§ **What the exercise asks**
Would you print the records below from the first line through the line containing "Domty Gold Feta", skipping the pictures?
[Data extracts]
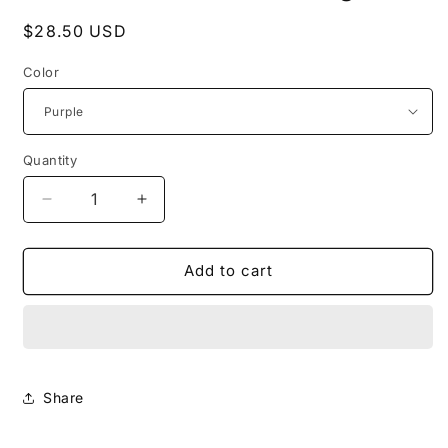
Regular
$28.50 USD
price
Color
Quantity
Decrease
Increase
quantity
quantity
for
for
Polar
Polar
Add to cart
Puff
Puff
Cosmetic
Cosmetic
Bag
Bag
Share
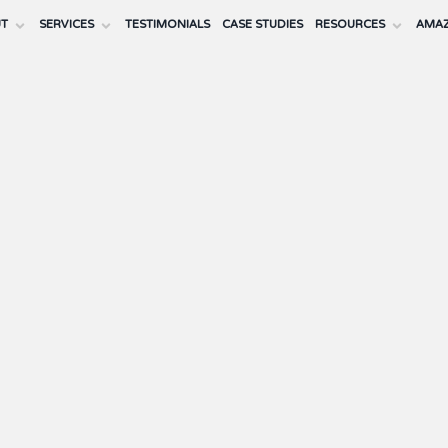
UT
SERVICES
TESTIMONIALS
CASE STUDIES
RESOURCES
AMAZ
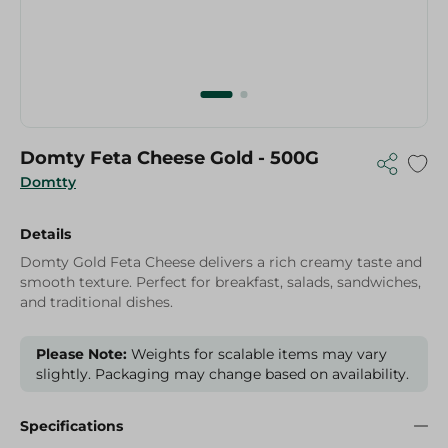
Domty Feta Cheese Gold - 500G
Domtty
Details
Domty Gold Feta Cheese delivers a rich creamy taste and
smooth texture. Perfect for breakfast, salads, sandwiches,
and traditional dishes.
Please Note:
Weights for scalable items may vary
slightly. Packaging may change based on availability.
Specifications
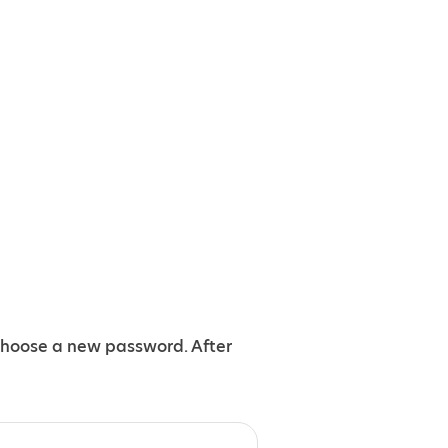
choose a new password. After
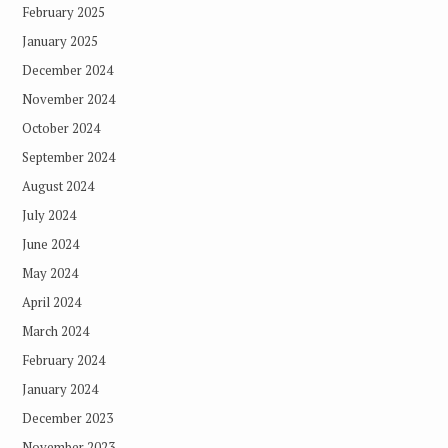
February 2025
January 2025
December 2024
November 2024
October 2024
September 2024
August 2024
July 2024
June 2024
May 2024
April 2024
March 2024
February 2024
January 2024
December 2023
November 2023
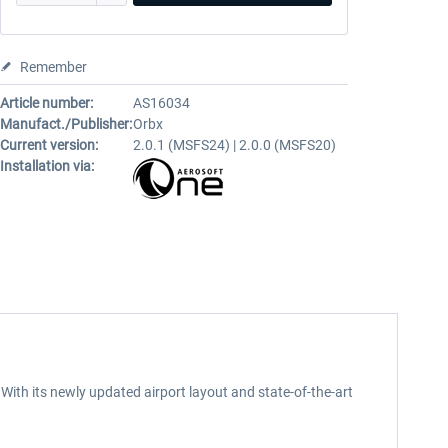
Remember
Article number:
AS16034
Manufact./Publisher:
Orbx
Current version:
2.0.1 (MSFS24) | 2.0.0 (MSFS20)
Installation via:
 With its newly updated airport layout and state-of-the-art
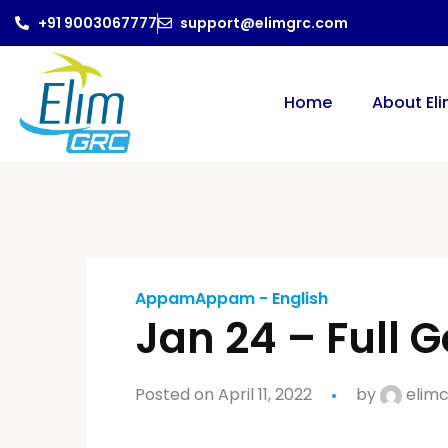
+91 9003067777
support@elimgrc.com
Home
About El
AppamAppam - English
Jan 24 – Full G
Posted on April 11, 2022
by
elimc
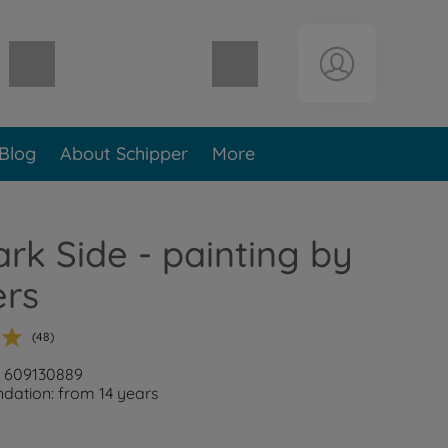
Shopping cart empty
Blog
About Schipper
More
rk Side - painting by
rs
(48)
: 609130889
ation: from 14 years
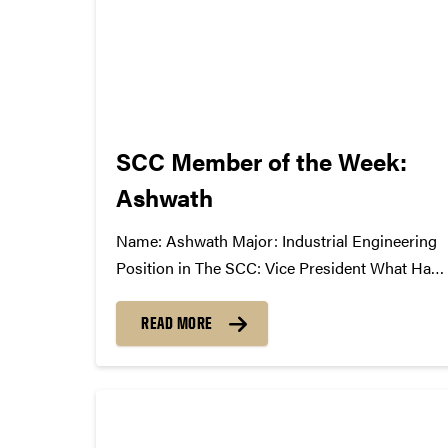
SCC Member of the Week:
Ashwath
Name: Ashwath Major: Industrial Engineering
Position in The SCC: Vice President What Has
The SCC Done For You: It takes me out of my
technical and mathematical world of
READ MORE
engineering and gives me a venue to share my
excitement for music and the industry...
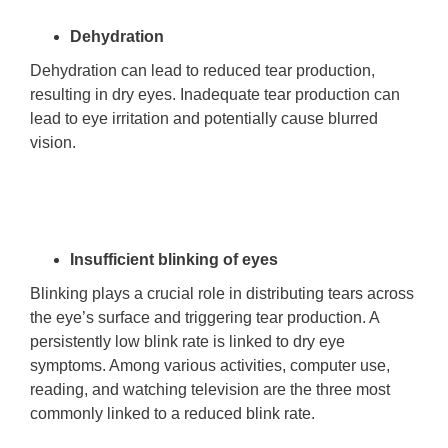
Dehydration
Dehydration can lead to reduced tear production,
resulting in dry eyes. Inadequate tear production can
lead to eye irritation and potentially cause blurred
vision.
Insufficient blinking of eyes
Blinking plays a crucial role in distributing tears across
the eye’s surface and triggering tear production. A
persistently low blink rate is linked to dry eye
symptoms. Among various activities, computer use,
reading, and watching television are the three most
commonly linked to a reduced blink rate.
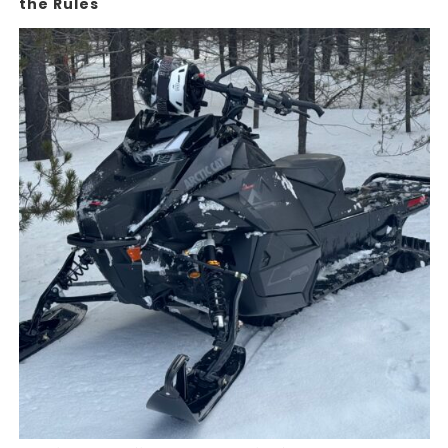
the Rules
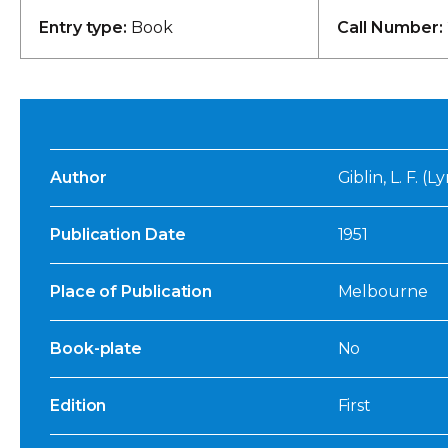
Entry type:
Book
Call Number:
Author
Giblin, L. F. (
Publication Date
1951
Place of Publication
Melbourne
Book-plate
No
Edition
First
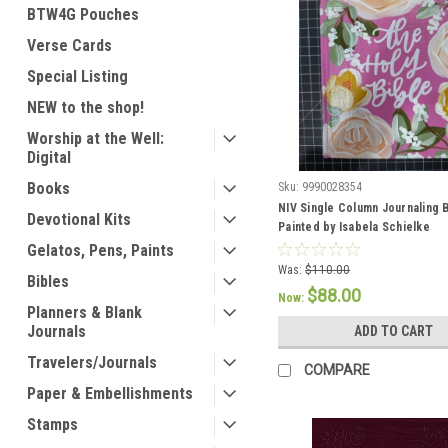
BTW4G Pouches
Verse Cards
Special Listing
NEW to the shop!
Worship at the Well:
Digital
Books
Sku:
9990028354
NIV Single Column Journaling 
Devotional Kits
Painted by Isabela Schielke
Gelatos, Pens, Paints
Was:
$110.00
Bibles
$88.00
Now:
Planners & Blank
Journals
ADD TO CART
Travelers/Journals
COMPARE
Paper & Embellishments
Stamps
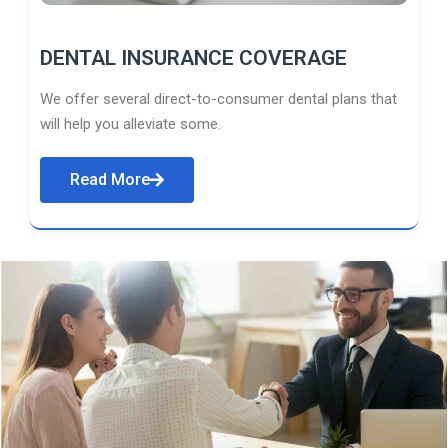
DENTAL INSURANCE COVERAGE
We offer several direct-to-consumer dental plans that
will help you alleviate some.
Read More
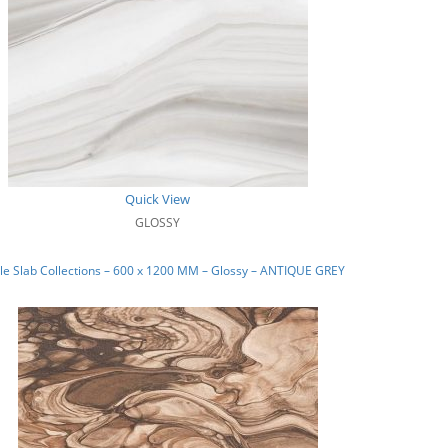
Quick View
GLOSSY
e Slab Collections – 600 x 1200 MM – Glossy – ANTIQUE GREY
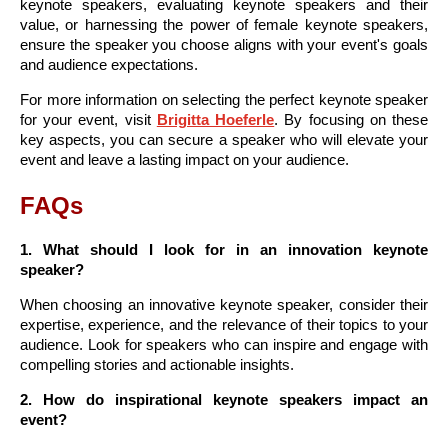
keynote speakers, evaluating keynote speakers and their
value, or harnessing the power of female keynote speakers,
ensure the speaker you choose aligns with your event's goals
and audience expectations.
For more information on selecting the perfect keynote speaker
for your event, visit
Brigitta Hoeferle
. By focusing on these
key aspects, you can secure a speaker who will elevate your
event and leave a lasting impact on your audience.
FAQs
1. What should I look for in an innovation keynote
speaker?
When choosing an innovative keynote speaker, consider their
expertise, experience, and the relevance of their topics to your
audience. Look for speakers who can inspire and engage with
compelling stories and actionable insights.
2. How do inspirational keynote speakers impact an
event?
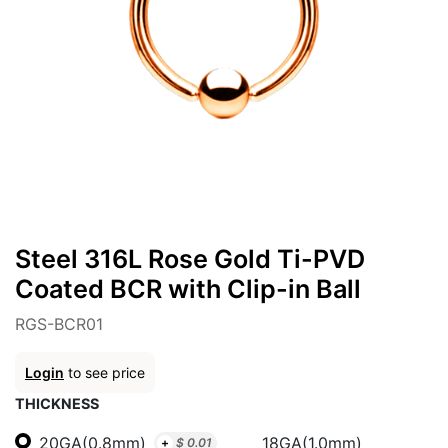
Steel 316L Rose Gold Ti-PVD
Coated BCR with Clip-in Ball
RGS-BCR01
Login
to see price
THICKNESS
20GA(0.8mm)
18GA(1.0mm)
+
$
0.01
[/Data extracts]
§ **Written solution**
Regular
$28.50 USD
price
Color
Quantity
Decrease
Increase
quantity
quantity
for
for
Polar
Polar
Add to cart
Puff
Puff
Cosmetic
Cosmetic
Bag
Bag
Share
UT
SERVICES
TESTIMONIALS
CASE STUDIES
RESOURCES
AMAZ
Domty Feta Cheese Gold - 500G
Domtty
Details
Domty Gold Feta Cheese delivers a rich creamy taste and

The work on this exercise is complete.